# Page-level text extractions

--------

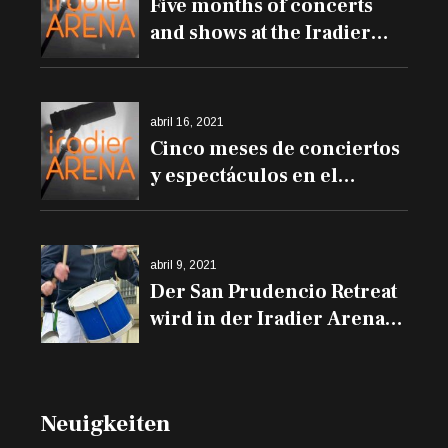
Five months of concerts
and shows at the Iradier
Arena
abril 16, 2021
Cinco meses de conciertos
y espectáculos en el
Iradier Arena
abril 9, 2021
Der San Prudencio Retreat
wird in der Iradier Arena
und den Trommeln auf
den Balkonen erklingen
Neuigkeiten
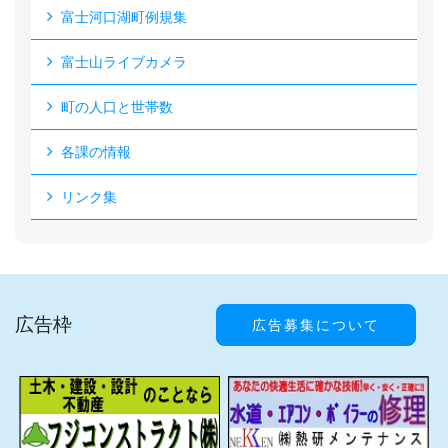
富士河口湖町例規集
富士山ライブカメラ
町の人口と世帯数
各課の情報
リンク集
広告枠
広告募集について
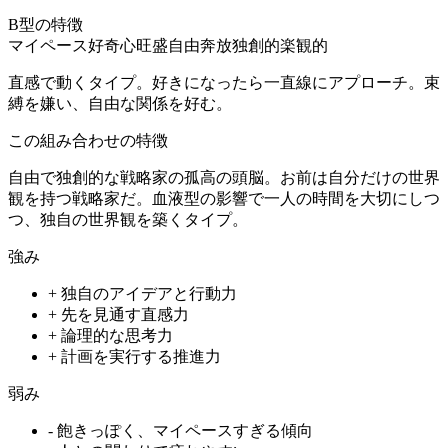
B型
の特徴
マイペース
好奇心旺盛
自由奔放
独創的
楽観的
直感で動くタイプ。好きになったら一直線にアプローチ。束
縛を嫌い、自由な関係を好む。
この組み合わせの特徴
自由で独創的な戦略家の孤高の頭脳。お前は自分だけの世界
観を持つ戦略家だ。血液型の影響で一人の時間を大切にしつ
つ、独自の世界観を築くタイプ。
強み
+
独自のアイデアと行動力
+
先を見通す直感力
+
論理的な思考力
+
計画を実行する推進力
弱み
-
飽きっぽく、マイペースすぎる傾向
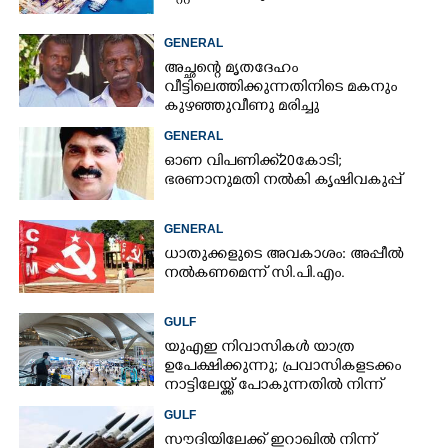
GENERAL
അച്ഛന്റെ മൃതദേഹം
വീട്ടിലെത്തിക്കുന്നതിനിടെ മകനും
കുഴഞ്ഞുവീണു മരിച്ചു
GENERAL
ഓണ വിപണിക്ക് 20കോടി;
ഭരണാനുമതി നൽകി കൃഷിവകുപ്പ്
GENERAL
ധാതുക്കളുടെ അവകാശം: അപ്പീൽ
നൽകണമെന്ന് സി.പി.എം.
GULF
യുഎഇ നിവാസികൾ യാത്ര
ഉപേക്ഷിക്കുന്നു; പ്രവാസികളടക്കം
നാട്ടിലേയ്ക്ക് പോകുന്നതിൽ നിന്ന്
പിന്തിരിയാൻ കാരണം
GULF
സൗദിയിലേക്ക് ഇറാഖിൽ നിന്ന്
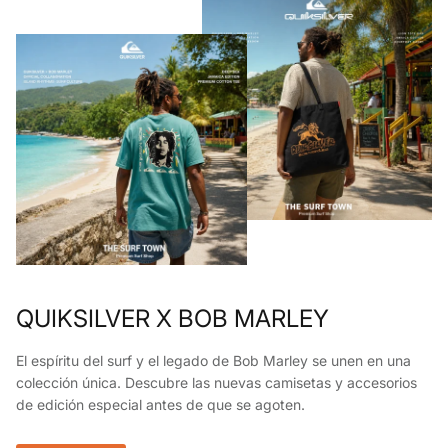
QUIKSILVER X BOB MARLEY
El espíritu del surf y el legado de Bob Marley se unen en una
colección única. Descubre las nuevas camisetas y accesorios
de edición especial antes de que se agoten.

--------

# Exercise requirements
Please return every line of the records that contains the word "Arena".

# Exercise answer
Arena
Iradier Arena
wird in der Iradier Arena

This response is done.